Jo Ann Butts was born in 1950 in an old log cabin where her father, grandfather and great-grandfather were born on the Watson family farm in Eastern Kentucky.
Growing up in a hard-scrabble family, Butts learned to make toys for herself and her siblings. She learned to use a pocket knife to make whistles, bow and arrows and a multitude of items. Butts states, “The hillsides were our playground and we swung on grapevines and slid down the steep hillsides into a pile of leaves at the bottom. Growing up without much helped me to sharpen my skills and helped me to learn how to work with my hands and create something from nothing.”
Creating things runs in the family. After moving back to Kentucky from Ohio in 1999, it was her cousin, the famous folk artist Minnie Adkins, who encouraged Butts to begin working with wood.

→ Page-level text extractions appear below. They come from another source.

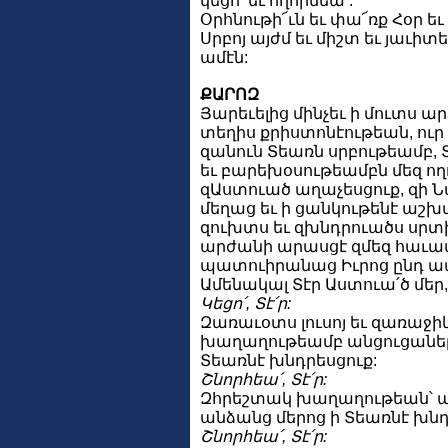
կեցո՛ եւ ողորմեա՛:
Օրհնութի՜ւն եւ փա՜ռք Հօր եւ 
Սրբոյ այժմ եւ միշտ եւ յաւիտ
ամէն:
ՔԱՐՈԶ
Յարեւելից մինչեւ ի մուտս ա
տեղիս քրիստոնէութեան, ուր
զանուն Տեառն սրբութեամբ, 
եւ բարեխօսութեամբն մեզ ող
զԱստուած աղաչեսցուք, զի Ն
մեղաց եւ ի ցանկութենէ աշխ
զուխտս եւ զխնդրուածս սրտից
արժանի արասցէ զմեզ հաւա
պատուիրանաց Իւրոց ընդ ամե
Ամենակալ Տէր Աստուա՛ծ մեր, 
Կեցո՛, Տէ՛ր:
Զառաւօտս լուսոյ եւ զառաջի
խաղաղութեամբ անցուցանել
Տեառնէ խնդրեսցուք:
Շնորհեա՛, Տէ՛ր:
Զհրեշտակ խաղաղութեան՝
անձանց մերոց ի Տեառնէ խնդ
Շնորհեա՛, Տէ՛ր:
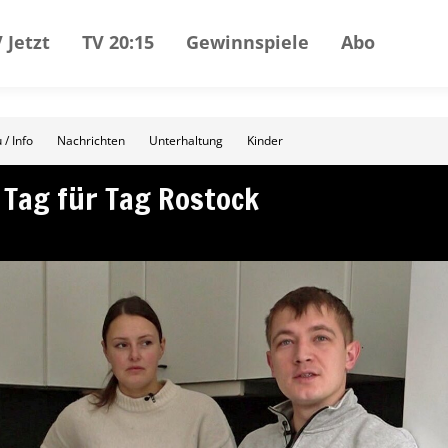
 Jetzt
TV 20:15
Gewinnspiele
Abo
 / Info
Nachrichten
Unterhaltung
Kinder
 Tag für Tag Rostock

She started with a small sheep and slowly branched out until she now creates a wide variety of animals that reflect having grown up on a large hillside farm. She paints her pigs, hedge hogs, sheep, skunks, fish, badgers, turtles and frogs with brightly colored paint. Her signature animal is the rooster.
Butts has also painted three murals on barns in Elliott County where she lives. Her folk art paintings capture the animals and landscapes of her home. Her work is sold at the Kentucky Folk Art Center in Morehead, and in the Huntington Museum of Art as well as in galleries in five other states.
Work by Jo Ann Butts can be found at Ann Tower Gallery, Lexington, KY; at the Huntington Museum of Art, Huntington, WV; at the Maddis Gallery and Southern Folk Art in NC, and at the Kentucky Artisan Center, Berea, KY.